Supplementary methods
Construction of GST-CDK11 peptides
For the construction of GST-peptides, complementary oligonucleotides encoding 11 amino acids of
CDK11p110 were annealed and cloned into pGEX-4T-1 (GE Healthcare) using Bam HI and Sma I
restriction enzyme sites and confirmed by DNA sequencing. Oligonucleotides are as follows:
GST-CDK11 peptide (amino acids 67-77),
gatccTCCCCGTATAGAAGAGAAGACTCTATGGAAGAC (Sense),
GTCTTCCATAGAGTCTTCTCTTCTATACGGGGAc (antisense);
GST-CDK11 peptide (amino acids 154-164),
gatccAGGGAAGTGGCAAGGGAGCATTCCAGGAGAGAA (sense),
TTCTCTCCTGGAATGCTCCCTTGCCATTTCCCTc;
GST-CDK11 peptide (amino acids
205-215),
gatccCGGGAGGCCCGCAGGGAAGTGTCTGCACATCAC (Sense),
GTGATGTGCAGACACTTCCCTGCGGGCGTCCCGc (antisense);
GST-CDK11 peptide (amino acids 270-280),
gatccAGCGACAGCGAGAGGAAGACCAGCTCGGCCGAG (sense),
CTCGGCCGAGCTGGTCTTCCTCTCGCTGTCGCTc (antisense);
GST-CDK11 peptide (amino acids 693-703),
gatccTACTTCCCCGGGAGGAGGATCAGCGCTGAGGAC (Sense),
GTCCTCAGCGCTGATCCTCCTCCCGGGGAAGTAc (antisense);
GST-CDK11 peptide (amino acids 732-742),
gatccCAGCGTGTGAGCGGGGCACAGCCCGAGGCCC (Sense),
GGGCCTCGGGCTGGTGCCCCGCTTCACACGCTGc (antisense).

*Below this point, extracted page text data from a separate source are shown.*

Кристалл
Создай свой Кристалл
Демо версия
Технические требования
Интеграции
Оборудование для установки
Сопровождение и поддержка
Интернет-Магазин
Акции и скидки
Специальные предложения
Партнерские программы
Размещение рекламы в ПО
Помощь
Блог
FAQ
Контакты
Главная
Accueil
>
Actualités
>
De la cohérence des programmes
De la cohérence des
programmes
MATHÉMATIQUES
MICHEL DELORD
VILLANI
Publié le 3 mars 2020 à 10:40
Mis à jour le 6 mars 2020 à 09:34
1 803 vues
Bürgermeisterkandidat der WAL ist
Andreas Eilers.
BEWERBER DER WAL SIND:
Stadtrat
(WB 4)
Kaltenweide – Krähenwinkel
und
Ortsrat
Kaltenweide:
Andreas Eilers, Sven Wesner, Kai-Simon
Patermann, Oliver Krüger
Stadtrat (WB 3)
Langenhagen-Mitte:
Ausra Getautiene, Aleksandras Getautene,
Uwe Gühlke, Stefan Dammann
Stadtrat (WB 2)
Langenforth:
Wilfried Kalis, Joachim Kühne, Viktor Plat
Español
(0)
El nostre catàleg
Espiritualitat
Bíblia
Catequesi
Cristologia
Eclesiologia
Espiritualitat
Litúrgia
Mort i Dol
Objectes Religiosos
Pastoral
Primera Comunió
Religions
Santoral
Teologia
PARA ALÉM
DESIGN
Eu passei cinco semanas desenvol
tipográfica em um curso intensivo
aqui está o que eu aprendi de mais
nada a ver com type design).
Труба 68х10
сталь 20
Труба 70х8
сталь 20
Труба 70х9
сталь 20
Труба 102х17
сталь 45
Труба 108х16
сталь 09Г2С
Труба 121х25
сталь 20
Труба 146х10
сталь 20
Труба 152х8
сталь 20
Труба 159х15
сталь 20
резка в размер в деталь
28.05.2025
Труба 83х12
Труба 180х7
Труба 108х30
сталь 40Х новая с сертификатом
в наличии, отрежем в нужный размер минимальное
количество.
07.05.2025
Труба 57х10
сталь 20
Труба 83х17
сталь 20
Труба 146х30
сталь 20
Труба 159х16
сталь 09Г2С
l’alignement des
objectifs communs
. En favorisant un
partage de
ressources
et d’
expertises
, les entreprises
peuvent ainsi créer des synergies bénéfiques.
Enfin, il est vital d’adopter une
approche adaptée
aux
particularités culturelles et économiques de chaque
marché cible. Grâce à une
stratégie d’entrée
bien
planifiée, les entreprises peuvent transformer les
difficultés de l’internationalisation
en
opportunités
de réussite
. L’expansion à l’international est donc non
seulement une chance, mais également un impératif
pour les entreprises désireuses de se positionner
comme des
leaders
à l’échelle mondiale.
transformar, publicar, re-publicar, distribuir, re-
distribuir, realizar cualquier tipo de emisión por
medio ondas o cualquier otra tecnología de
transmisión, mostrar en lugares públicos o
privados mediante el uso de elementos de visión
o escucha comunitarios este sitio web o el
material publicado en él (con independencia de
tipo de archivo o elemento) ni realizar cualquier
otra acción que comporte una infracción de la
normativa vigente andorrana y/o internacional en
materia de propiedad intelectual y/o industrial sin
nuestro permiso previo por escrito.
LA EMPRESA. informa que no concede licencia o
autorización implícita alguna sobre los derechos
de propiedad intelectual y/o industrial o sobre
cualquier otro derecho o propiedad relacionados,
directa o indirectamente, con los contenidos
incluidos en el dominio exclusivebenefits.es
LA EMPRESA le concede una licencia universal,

Enzymatic in-gel digestion
In-gel digestion was carried out with 12.5 ng/µl sequencing grade modified trypsin
(Promega, Madison, WI) in 50mM NH4HCO3 buffer (pH 7.8) at 37℃ for overnight.
Produced tryptic peptides were extracted with 5% formic acid in 50% ACN solution at room
temperature for 20min. The supernatants were collected and dried with SpeedVac.

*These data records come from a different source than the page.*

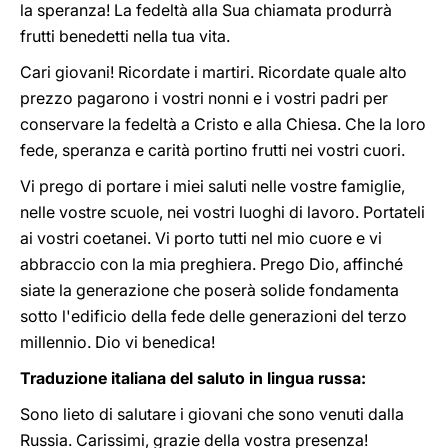
la speranza! La fedeltà alla Sua chiamata produrrà
frutti benedetti nella tua vita.
Cari giovani! Ricordate i martiri. Ricordate quale alto
prezzo pagarono i vostri nonni e i vostri padri per
conservare la fedeltà a Cristo e alla Chiesa. Che la loro
fede, speranza e carità portino frutti nei vostri cuori.
Vi prego di portare i miei saluti nelle vostre famiglie,
nelle vostre scuole, nei vostri luoghi di lavoro. Portateli
ai vostri coetanei. Vi porto tutti nel mio cuore e vi
abbraccio con la mia preghiera. Prego Dio, affinché
siate la generazione che poserà solide fondamenta
sotto l'edificio della fede delle generazioni del terzo
millennio. Dio vi benedica!
Traduzione italiana del saluto in lingua russa:
Sono lieto di salutare i giovani che sono venuti dalla
Russia. Carissimi, grazie della vostra presenza!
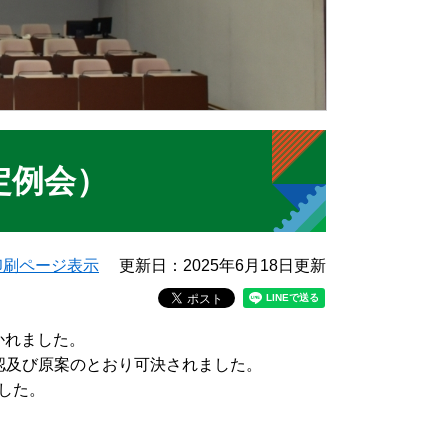
定例会）
印刷ページ表示
更新日：2025年6月18日更新
かれました。
認及び原案のとおり可決されました。
した。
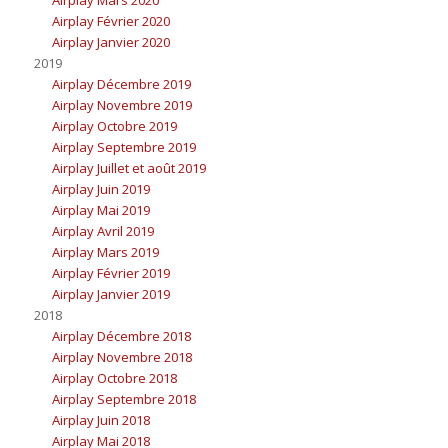
Airplay Mars 2020
Airplay Février 2020
Airplay Janvier 2020
2019
Airplay Décembre 2019
Airplay Novembre 2019
Airplay Octobre 2019
Airplay Septembre 2019
Airplay Juillet et août 2019
Airplay Juin 2019
Airplay Mai 2019
Airplay Avril 2019
Airplay Mars 2019
Airplay Février 2019
Airplay Janvier 2019
2018
Airplay Décembre 2018
Airplay Novembre 2018
Airplay Octobre 2018
Airplay Septembre 2018
Airplay Juin 2018
Airplay Mai 2018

Resuspended samples in 0.1% formic acid were purified and concentrated using C18
ZipTips (Millipore, MA) before MS analysis.
Analysis by nano-LC-ESI-MS/MS
The tryptic peptides were loaded onto a fused silica microcapillary column (12 cm x 75
µm) packed with C18 reversed phase resin (5 µm, 200 Å). Peptide separation was conducted
with a series of step gradients composed of initial isobaric flow for 5min with 3% solvent B
(0.1% formic acid in acetonitrile), then linear gradient from 3% to 40% for 40min. At the end
of each running, 90% of solvent B was eluted for 10min with the flow rate 250nL/min.

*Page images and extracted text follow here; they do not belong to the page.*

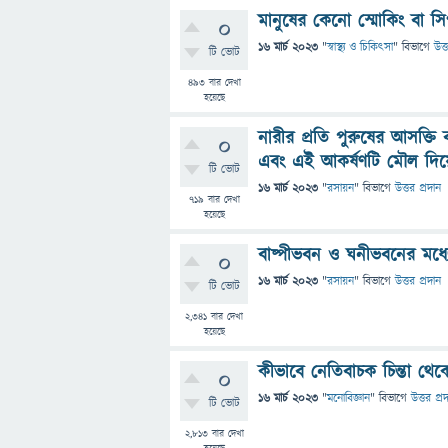
মানুষের কেনো স্মোকিং বা স
0
16 মার্চ 2023
"
স্বাস্থ্য ও চিকিৎসা
" বিভাগে
উত্
টি ভোট
493
বার দেখা
হয়েছে
নারীর প্রতি পুরুষের আসক্তি
0
এবং এই আকর্ষণটি মৌল দিয়ে
টি ভোট
16 মার্চ 2023
"
রসায়ন
" বিভাগে
উত্তর প্রদান
719
বার দেখা
হয়েছে
বাষ্পীভবন ও ঘনীভবনের মধ্যে 
0
16 মার্চ 2023
"
রসায়ন
" বিভাগে
উত্তর প্রদান
টি ভোট
2,341
বার দেখা
হয়েছে
কীভাবে নেতিবাচক চিন্তা থে
0
16 মার্চ 2023
"
মনোবিজ্ঞান
" বিভাগে
উত্তর প্র
টি ভোট
2,813
বার দেখা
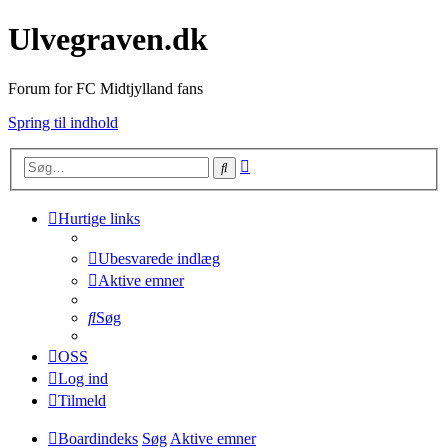
Ulvegraven.dk
Forum for FC Midtjylland fans
Spring til indhold
Avanceret
Søg
søgning
Hurtige links
Ubesvarede indlæg
Aktive emner
Søg
OSS
Log ind
Tilmeld
Boardindeks
Søg
Aktive emner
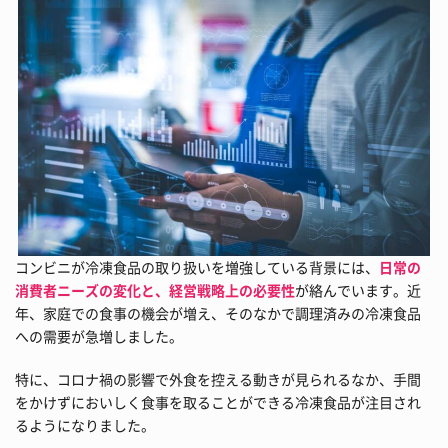
コンビニが冷凍食品の取り扱いを増強している背景には、
日常の
消費者ニーズの変化と、経営戦略上の必要性
が絡んでいます。近
年、家庭での食事の機会が増え、そのなかで調理済みの冷凍食品
への需要が急増しました。
特に、コロナ禍の影響で外食を控える動きが見られるなか、手間
をかけずにおいしく食事を取ることができる冷凍食品が注目され
るようになりました。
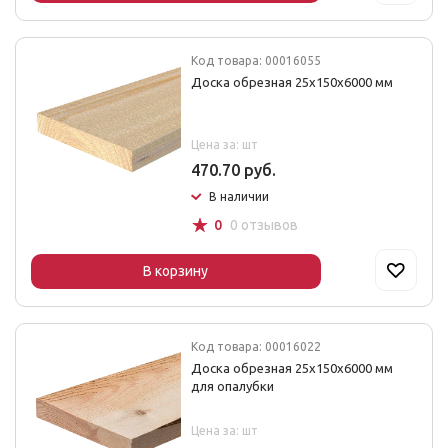
Код товара: 00016055
Доска обрезная 25x150x6000 мм
Цена за: шт
470.70 руб.
В наличии
☆
0
0 отзывов
В корзину
Код товара: 00016022
Доска обрезная 25x150x6000 мм
для опалубки
Цена за: шт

The % gradient of solvent B was against solvent A (0.1% formic acid in H2O). The column
was directly connected to LTQ linear ion-trap mass spectrometer (Finnigan, CA) equipped
with a nano-electrospray ion source. The electrospray voltage was set at 1.95 kV, and the
threshold for switching from MS to MS/MS was 500. The normalized collision energy for
MS/MS was 35% of main radio frequency amplitude (RF) and the duration of activation was
30 ms. All spectra were acquired in data-dependent scan mode. Each full MS scan was
followed by five MS/MS scan corresponding from the most intense to the fifth intense peaks
of full MS scan.
Data analysis
The acquired LC-ESI-MS/MS fragment spectra was searched in the BioWorksBrowserTM
(version Rev. 3.3.1 SP1, Thermo Fisher Scientific Inc., CA) with the SEQUEST search
engines
against
National
Center
for
Biotechnology
Information
(http://www.ncbi.nlm.nih.gov/) non-redundant human database. The searching conditions
were trypsin enzyme specificity, a permissible level for two missed cleavages, peptide
tolerance; ±2 amu, a mass error of ±1 amu on fragment ions and fixed modifications of
carbamidomethylation of cysteine (+57 Da) and oxidation of methionine (+16 Da) residues.